A link to a paper relevant to FFNN Entities is:
http://link.springer.com/chapter/10.1007/BFb0032493
bw
Andreas
In the late ’80’s and early ’90’s I developed software for measurement instrumentation based on “novel physics” sensors. Physicists would typically present our engineering team with a working proof-of-concept lab-bench system that we’d need to reduce to a manufacturable prototype.
One such lab sensor included a PC stuffed with neural network accelerator boards developed by another group in the company. To meet its goals, the final instrument needed to be portable (ideally hand-held) and battery operated. My first task was to eliminate the PC and its NN boards.

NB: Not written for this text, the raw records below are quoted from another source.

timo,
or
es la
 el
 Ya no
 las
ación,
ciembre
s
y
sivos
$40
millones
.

My employer was only a few miles away from the UC San Diego labs of Robert Hect-Nielsen and Bart Kosko, so I started attending their classes and colloquia to learn about ways to convert trained NNs into algorithms that could be run in real-time on embedded DSPs or microprocessors. It turned out there was very little work being done in this area, since the trained NN was considered to be an end-goal in an of itself.
I used graph analysis to see if a trained NN could be converted to forms friendlier to embedded real-time processing. Basically, I needed to eliminate well over 99.9% of the computation being performed by the NN hardware while achieving comparable results.

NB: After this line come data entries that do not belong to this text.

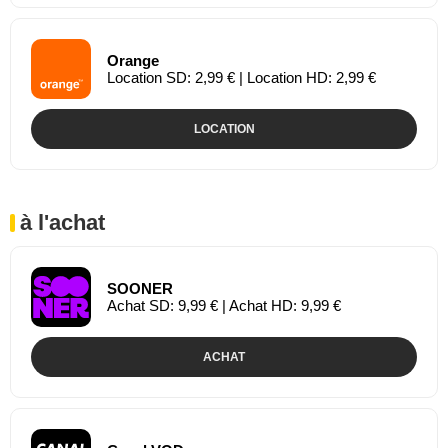
Orange
Location SD: 2,99 € | Location HD: 2,99 €
LOCATION
à l'achat
SOONER
Achat SD: 9,99 € | Achat HD: 9,99 €
ACHAT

It turned out that another very popular topic of that same period, Fuzzy Logic, had some interesting overlaps with trained NNs while being significantly simpler to compute. At the time, many viewed FL and NNs as competitors, instead of potential collaborators.
I started down the rabbit hole of trying to find an algorithm to convert the connections, weights and node characteristics of a trained NN to a functionally equivalent FL system. Initial efforts using ‘toy’ multi-layer NNs were encouraging, but the resources needed to generalize and expand the work to the scope needed for our instrument would have massively overrun its development schedule and budget, so the project was canceled before I could make further progress.

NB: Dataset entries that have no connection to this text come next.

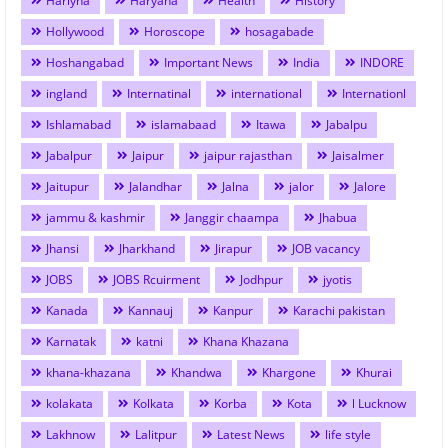
Hariyna
Haryana
Health
History
Hollywood
Horoscope
hosagabade
Hoshangabad
Important News
India
INDORE
ingland
Internatinal
international
Internationl
Ishlamabad
islamabaad
Itawa
Jabalpu
Jabalpur
Jaipur
jaipur rajasthan
Jaisalmer
Jaitupur
Jalandhar
Jalna
jalor
Jalore
jammu & kashmir
Janggir chaampa
Jhabua
Jhansi
Jharkhand
Jirapur
JOB vacancy
JOBS
JOBS Rcuirment
Jodhpur
jyotis
Kanada
Kannauj
Kanpur
Karachi pakistan
Karnatak
katni
Khana Khazana
khana-khazana
Khandwa
Khargone
Khurai
kolakata
Kolkata
Korba
Kota
l Lucknow
Lakhnow
Lalitpur
Latest News
life style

I moved on to other projects, and before long embedded processors had become fast enough to support more complex statistical analysis (e.g., FFT, PCA, SVD), and I was never able to revisit what I called “neural net unwinding”.
Do neural nets represent the “leading edge of ignorance” in signal processing? That is, are trained NNs being chased into new domains because more conventional (less resource-intensive) methods have evolved to push them out of earlier domains?
I wonder if our good host would mind my replying to Bob Cunningham’s comment on converting neural networks into simpler forms.
My DPhil back in 1990’s was on obtaining an explanation of how a neural network worked. It happens that an explanation for humans is also easy an easy one to compute. So this might be of interest. A copy is available from http://www.corbettclark.com (DPhil thesis is towards the bottom).
(incidentally, my supervisor Lionel Tarassenko was responsible for the neural network in the microwave oven mentioned in the article!)
Could it be that contemporary NN systems are far more computationally efficient than those of 30 years ago, and that conversion to other forms would not gain much performance?
I hope to soon have an opportunity to play with TensorFlow (under Python), and will see if I can get at least one data point in that area.